Norwegian humanists criticise religious education after school


Northern Europe


Children playing during the after-school programme in Norway. Photo Facebook, Lillestrøm kommune

Parents in Norway can enrol their children in religious education after school hours. Now, the Human-Ethical Association believes this violates the laws of the Storting.

"We understand that religious education should not take place in the after-school period and that this was expressed by the Storting", says Lars-Petter Helgsestad to Vart Land. The department head for politics and international work at het Human Ethical Association (HEF) refers to the option that the Church of Norway offers to children who want to receive religious education during an after-school programme.

In the autumn of 2022, the Norwegian government introduced an offer of a 12-hour after-school programme for first graders. Municipalities are obliged to offer after-school arrangements (SFO) during the school year. The arrangement is meant to be different from school and is also separate from the educational system, the website of the Norwegian government reads.

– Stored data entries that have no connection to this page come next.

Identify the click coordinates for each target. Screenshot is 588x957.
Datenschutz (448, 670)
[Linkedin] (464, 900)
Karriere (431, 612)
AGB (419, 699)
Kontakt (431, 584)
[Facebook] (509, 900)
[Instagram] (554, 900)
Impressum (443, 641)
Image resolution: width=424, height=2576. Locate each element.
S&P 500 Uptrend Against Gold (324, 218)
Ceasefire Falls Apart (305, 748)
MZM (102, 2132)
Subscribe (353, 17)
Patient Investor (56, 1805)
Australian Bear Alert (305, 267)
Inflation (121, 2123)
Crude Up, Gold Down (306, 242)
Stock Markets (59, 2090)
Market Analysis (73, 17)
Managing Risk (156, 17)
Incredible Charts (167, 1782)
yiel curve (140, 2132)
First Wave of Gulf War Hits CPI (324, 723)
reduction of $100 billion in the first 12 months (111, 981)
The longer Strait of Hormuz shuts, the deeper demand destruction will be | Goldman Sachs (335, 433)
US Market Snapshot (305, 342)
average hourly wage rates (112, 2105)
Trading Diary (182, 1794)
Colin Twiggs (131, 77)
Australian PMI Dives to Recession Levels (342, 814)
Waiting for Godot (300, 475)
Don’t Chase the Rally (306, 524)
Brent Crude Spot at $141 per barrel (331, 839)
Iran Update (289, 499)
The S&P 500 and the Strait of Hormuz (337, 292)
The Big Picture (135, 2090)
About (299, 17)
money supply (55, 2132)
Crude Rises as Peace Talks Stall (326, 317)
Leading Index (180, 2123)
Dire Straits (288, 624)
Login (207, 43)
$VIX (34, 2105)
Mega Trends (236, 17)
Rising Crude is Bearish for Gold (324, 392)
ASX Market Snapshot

Last March, the HEF e-mailed the State Administrator in Oslo, accusing the Church of Norway in Skedsmo of teaching children religious education at several schools in the after-school programme (SFO). According to the HEF, the congregation invited children from the first and third grades to a club where they could make assignments and solve riddles about Bible stories.

Opening hours

That goes against the Storting's recommendation from 2005 about changes to the Church Act, the HEF believes. That text reads that" faith education shall not be carried out during the opening hours of the after-school programme."

However, the State Administrator disagreed with the organisation. According to the Administrator, the statement from 2005 does not apply to this situation. No ban on religious education during the after-school programme was adopted, the State Administrator argued. Instead, the SFO should be based on "fundamental values in Christian and humanist heritage and tradition, such as respect for human dignity and nature, on freedom of spirit, charity, forgiveness, equality and solidarity."


Lars-Petter Helgestad from the HEF says he is surprised by that response. "The state administrator in Oslo and Viken does not point to the basis for why what the Storting said in 2005 is not relevant today." Therefore, he wants confirmation from the Ministry of Education that the statement does apply to SFOs as well. "There is no free way for religious education in SFO", Helgestad believes.